OUR DAY AT PISA.

We took the train at Florence,[1] we,—

The day was warm and pleasant.

The town of Pisa would we see.

No time was like the present.

Anon we climb’d the Leaning Tower,[2]

Dropt something down, and sat an hour;

And then the grand Baptistry[2] door

They swung for us; and, o’er and o’er,

We made its domed rotunda roar,

To echo back our joking.

We set our pockets jingling, we,

To make our guide a crony,

Saw the cathedral, paid a fee,

And ate some macaroni,

Then feasted on an outside view

Of all three buildings,[2] yet so new;

Then bought, in alabaster[3] wrought,

Some models of them; then we sought

The Campo Santo,[4] where we thought

About the dead, while smoking.

We took the train at sunset, we,

And while we left the station,

Extoll’d the land, “How much to see!

How grand this Roman nation!

Our own, how mean!—no works of art!”

We strove to sigh, but check’d a start

And cried, “How home-like!” o’er and o’er.—

What thrill’d us thus?—alas, it bore

No hint from art; we heard once more

A frog, near by us, croaking.

FOOTNOTES

[1] The poem is supposed to be written by an American “doing” Italy.
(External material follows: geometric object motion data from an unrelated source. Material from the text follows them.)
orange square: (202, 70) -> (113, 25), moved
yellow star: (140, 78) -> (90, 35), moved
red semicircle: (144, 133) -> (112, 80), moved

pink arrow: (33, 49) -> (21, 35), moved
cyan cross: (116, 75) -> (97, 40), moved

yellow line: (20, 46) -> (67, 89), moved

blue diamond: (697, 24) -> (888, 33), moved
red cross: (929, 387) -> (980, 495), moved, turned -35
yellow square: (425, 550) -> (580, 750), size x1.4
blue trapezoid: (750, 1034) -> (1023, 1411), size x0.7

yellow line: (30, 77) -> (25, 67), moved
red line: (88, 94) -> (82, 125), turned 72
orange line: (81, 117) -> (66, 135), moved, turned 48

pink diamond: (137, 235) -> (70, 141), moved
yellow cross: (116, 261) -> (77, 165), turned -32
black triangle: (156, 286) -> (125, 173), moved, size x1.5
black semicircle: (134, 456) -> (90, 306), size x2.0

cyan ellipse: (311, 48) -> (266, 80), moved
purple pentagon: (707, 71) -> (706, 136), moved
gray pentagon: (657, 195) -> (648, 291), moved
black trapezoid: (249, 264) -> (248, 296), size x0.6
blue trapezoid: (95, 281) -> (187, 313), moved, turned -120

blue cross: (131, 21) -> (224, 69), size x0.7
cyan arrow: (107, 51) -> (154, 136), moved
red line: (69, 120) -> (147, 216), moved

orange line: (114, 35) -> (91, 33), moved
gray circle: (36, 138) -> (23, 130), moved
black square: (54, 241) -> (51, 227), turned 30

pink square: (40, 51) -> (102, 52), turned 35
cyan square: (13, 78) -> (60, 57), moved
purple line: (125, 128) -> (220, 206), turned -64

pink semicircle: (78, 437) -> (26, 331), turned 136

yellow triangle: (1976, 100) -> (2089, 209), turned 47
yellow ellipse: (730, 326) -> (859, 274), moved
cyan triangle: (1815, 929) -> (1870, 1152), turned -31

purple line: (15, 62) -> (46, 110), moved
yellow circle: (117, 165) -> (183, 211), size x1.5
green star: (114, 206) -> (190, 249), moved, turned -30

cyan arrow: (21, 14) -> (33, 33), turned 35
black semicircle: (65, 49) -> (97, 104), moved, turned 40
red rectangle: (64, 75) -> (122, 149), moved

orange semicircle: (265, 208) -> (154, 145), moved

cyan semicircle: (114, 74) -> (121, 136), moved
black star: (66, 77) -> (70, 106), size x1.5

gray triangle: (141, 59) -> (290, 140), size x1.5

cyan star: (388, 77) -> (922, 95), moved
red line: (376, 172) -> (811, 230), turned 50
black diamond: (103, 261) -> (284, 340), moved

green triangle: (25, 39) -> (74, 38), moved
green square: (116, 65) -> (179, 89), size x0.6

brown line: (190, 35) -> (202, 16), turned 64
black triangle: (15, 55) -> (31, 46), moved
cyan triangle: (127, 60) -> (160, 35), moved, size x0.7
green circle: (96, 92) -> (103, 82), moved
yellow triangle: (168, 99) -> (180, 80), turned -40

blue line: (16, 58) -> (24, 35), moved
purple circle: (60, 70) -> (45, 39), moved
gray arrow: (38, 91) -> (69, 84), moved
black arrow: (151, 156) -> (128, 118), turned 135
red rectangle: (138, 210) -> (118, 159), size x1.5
[2] The Leaning Tower, the Baptistry (under the dome of which may be heard, by those who care for it, an echo, repeating itself many times), and the Cathedral are all found in one square.

[3] Alabaster worked into articles suitable for gifts is one of the chief commodities of Pisa. Great quantities of it are purchased for presents.

[4] Campo Santo or cemetery, the most famous in Italy.